In breve dall’Italia e dal mondo. Yellen annacqua, e diluisce nel tempo, il suo proposito di rialzare i tassi e le borse ieri hanno tentato un rimbalzo. “La Fed frena e le borse corrono”, titola la Stampa. Da segnalare anche un mezzo sì dell’Europa a una gestione comune delle sofferenze bancarie; ma dietro il decreto italiano si nasconderebbe il rischio di dover mettere sul mercato molti immobili ipotecati, deprimendo il mercato del mattone. Oggi i giornali scoprono che anche molte giovani donne americane preferiscono Bernie a Hilary (“Bernie e Bianca” – come Casa Bianca – titola il manifesto) e Maria Laura Rodotà spiega al Corriere: “Lavorano troppo, pagate poco, temono spese mediche insormontabili e creditori istituzionali; piuttosto che votare una donna, hanno preferito mandare un segnale anti-establishment, e anti-Wall Street”. La Stampa scopre la “struttura delta”, di Casaleggio, un gruppo di super esperti del web – almeno una, Cristina Belotti, viene dalla destra, dal “pensatoio” di De Debbio -, struttura che servirebbe a controllare il movimento e a far soldi.

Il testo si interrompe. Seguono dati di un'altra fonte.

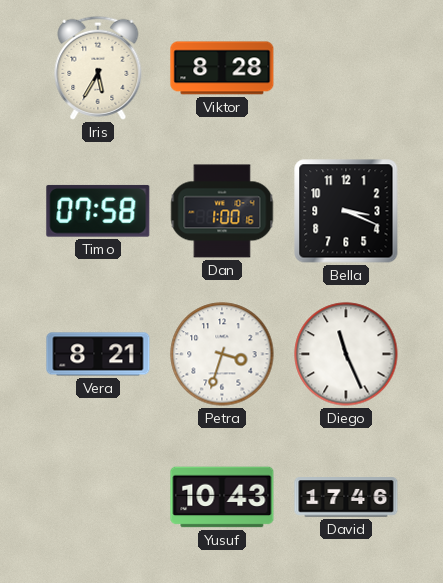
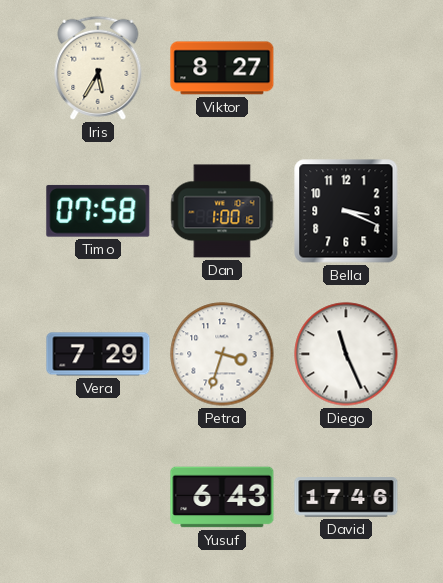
Viktor: 8:28 -> 8:27
Vera: 8:21 -> 7:29
Yusuf: 10:43 -> 6:43
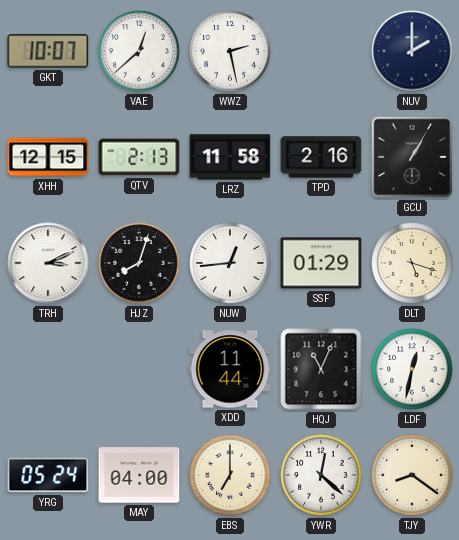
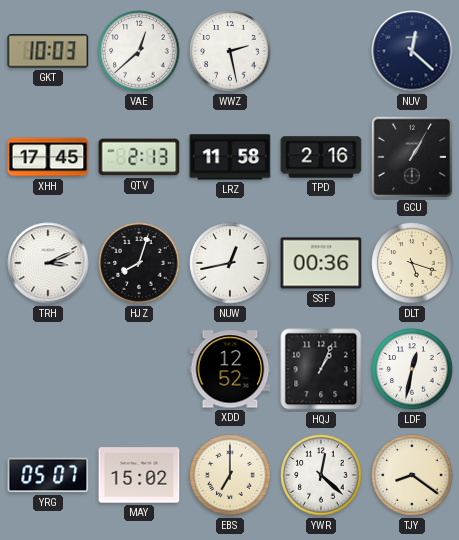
GKT: 10:07 -> 10:03
NUV: 2:00 -> 12:22
XHH: 12:15 -> 17:45
NUW: 12:44 -> 12:43
SSF: 01:29 -> 00:36
XDD: 11:44 -> 12:52
HQJ: 11:04 -> 1:04
YRG: 05:24 -> 05:07
MAY: 04:00 -> 15:02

Sempre per la Stampa, De Siervo ricorda come la Costituzione consegni agli elettori la scelta del parlamentare, mentre il “codice di comportamento” grillino (come già Berlusconi e in sintonia con Renzi), pretende che il voto affidi il mandato direttamente al partito. Infine, con un’intervista al manifesto, Alfredo D’Attorre annuncia che “Sinistra Italiana” a dicembre si costituirà in partito e che di Ulivo si potrà parlare di nuovo solo dopo la sconfitta di Renzi.